Neil Young once sang, “It’s better to burn out than it is to rust.” But that’s not how the researchers at Technion see it in regard to hydrogen production.
The Technion team from Israel is using a combination of solar energy, photoelectrolysis, iron oxide (rust), and ultrathin films at a nanoscale to produce hydrogen cheaply and efficiently.
According to Times of Israel, “In order to produce hydrogen, you need to split water into its components, oxygen and hydrogen. In commercial hydrogen production, that work is done at hydrogen production plants powered by fossil fuels, with the hydrogen transported to where it can be used – itself a major headache, because you have to build special, expensive pipes to resist hydrogen’s corrosive properties.
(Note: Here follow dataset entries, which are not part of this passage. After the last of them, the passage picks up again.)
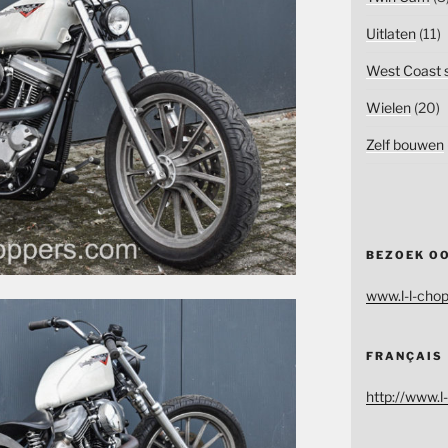
Uitlaten
(11)
West Coast s
Wielen
(20)
Zelf bouwen
BEZOEK O
www.l-l-chop
FRANÇAIS
http://www.l-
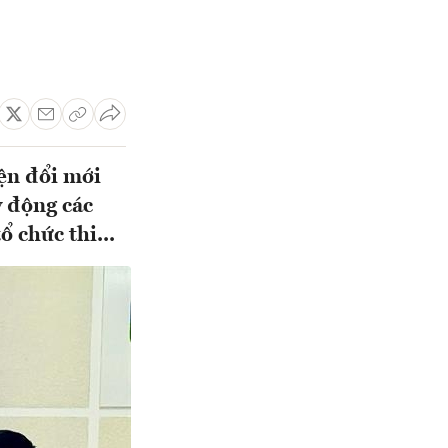
ện đổi mới
y động các
 chức thi...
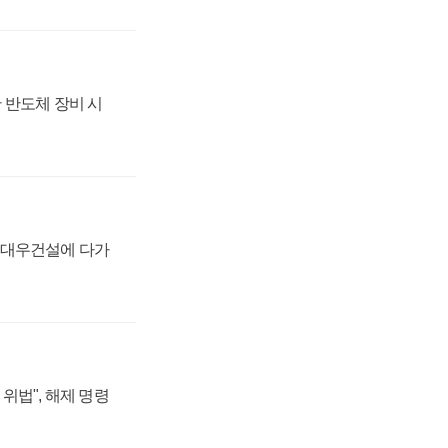
 반도체 장비 시
·대우건설에 다가
위법", 해제 명령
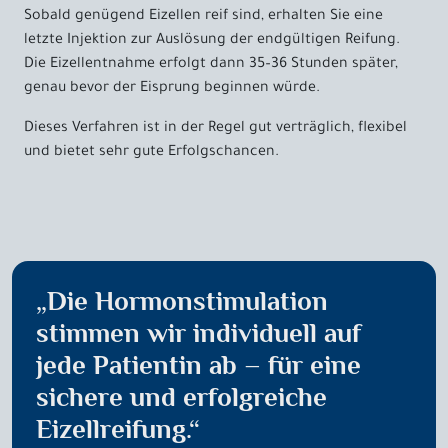
Sobald genügend Eizellen reif sind, erhalten Sie eine
letzte Injektion zur Auslösung der endgültigen Reifung.
Die Eizellentnahme erfolgt dann 35–36 Stunden später,
genau bevor der Eisprung beginnen würde.
Dieses Verfahren ist in der Regel gut verträglich, flexibel
und bietet sehr gute Erfolgschancen.
„Die Hormonstimulation
stimmen wir individuell auf
jede Patientin ab – für eine
sichere und erfolgreiche
Eizellreifung.“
“The Technion-developed solution avoids both those issues by utilizing the process of photoelectrolysis, using solar power to generate power to divide water molecules. Using photoelectrolysis, the Technion team’s approach solves both the storage and the electricity generation problem in hydrogen production, said Rothschild. ‘Our approach is the first of its kind. We have found a way to trap light in ultrathin films of iron oxide that are 5,000 thinner than an office paper. This enables achieving high solar energy conversion efficiency and low materials and production costs.’”
Now many battery electric car advocates will state that they would prefer that solar energy be used directly to charge a battery inside a car rather than the produce hydrogen. That rationale however doesn’t hold water when the solar panels (or thin film) is immersed inside of the water creating a reaction to produce hydrogen.
Now, I’ve talked before about a couple of different studies using photoelectrocatalytics using sunlight and water to create hydrogen. This area holds a lot of promise for creating hydrogen onsite and on-demand for vehicles and other applications. My personal belief is that we’re just around the corner from a massive game-changing breakthrough in this area.